If you continue to question, dwell and allow yourself to be wrapped up in the tragedy, you will forever be pushed down and consumed like Te’Ka in Moana after her heart was taken by Maui.
Instead, forgive, move forward and find happiness. Don’t allow the actions of one to keep you from enjoying moments with many.
This year, despite the hurt I had experienced in 2014-2015, I purchased $100 in school supplies for the school I taught at my first year. Additionally, I donated $50 to my co-teacher I worked closely with that first year for her DonorsChoose project; after all, our second graders from then are now her 5th graders! I still believe in the mission they are striving to make come true, and even though I was unable to be there to see it come to fruition, a few people I worked with while there are still fighting for it and have seen the changes. But for a long time, I was Te’Ka when just thinking of teaching. But thanks to the experiences I have had since, I have my heart back and am much more like Tefiti now. (Read: 6 Things to do When You Age Out of Pageants)

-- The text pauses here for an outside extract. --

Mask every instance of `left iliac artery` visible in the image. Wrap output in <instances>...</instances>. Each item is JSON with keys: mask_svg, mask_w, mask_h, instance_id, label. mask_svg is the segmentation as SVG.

I am not a mental health professional in any way, but I certainly hope that my experiences and the steps I take when faced with a tragedy can help you through yours even in just a small way. It’s one day and one step at a time – just like our journey to the crown. (Read: The Most Comprehensive Pageant Checklist and Training Timeline on the Planet)
Tragedies are hard to overcome. Just look how long Shakespeare’s tragedies have lasted. They’ve even been made into Disney movies (with much happier spins, but Hakuna Matata).

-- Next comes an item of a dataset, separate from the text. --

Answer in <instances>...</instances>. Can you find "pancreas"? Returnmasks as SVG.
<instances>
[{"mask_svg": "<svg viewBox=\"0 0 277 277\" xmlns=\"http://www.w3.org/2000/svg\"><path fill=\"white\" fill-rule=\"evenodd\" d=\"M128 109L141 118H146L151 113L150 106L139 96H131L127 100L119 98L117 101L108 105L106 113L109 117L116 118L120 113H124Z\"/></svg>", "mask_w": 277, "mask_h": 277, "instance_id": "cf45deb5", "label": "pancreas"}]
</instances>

We don’t know why bad things happen or why they always seem to happen to good people, but we can find positives in them.
When my grandmother died, I went with my grandpa to the store to buy beer for the after funeral get-together with the family. At 10 years old I asked, “Why do we always have beer at parties?” He said, “This isn’t really a party…” Then he paused and smiled and said, “Well, I guess it kind of is…Because we’re celebrating.” That was the first time he had smiled in over a week. The next day, following the service, back at the house, my entire family was smiling. They were laughing, telling stories, drinking and yes, they were crying. But they were all happy tears. They weren’t remembering my grandmother sick and in the hospital; they were remembering her for all the good times they had had with her.
It is always darkest before the dawn. Be patient and wait for the light. In the meantime, remember the good, find the helpers, be a helper and weather the storm together. You don’t have to steer the ship to port alone.
We can’t alter the past, and today is a gift. But tomorrow is the future and it’s ours to make of it what we wish. Stay strong and dream big.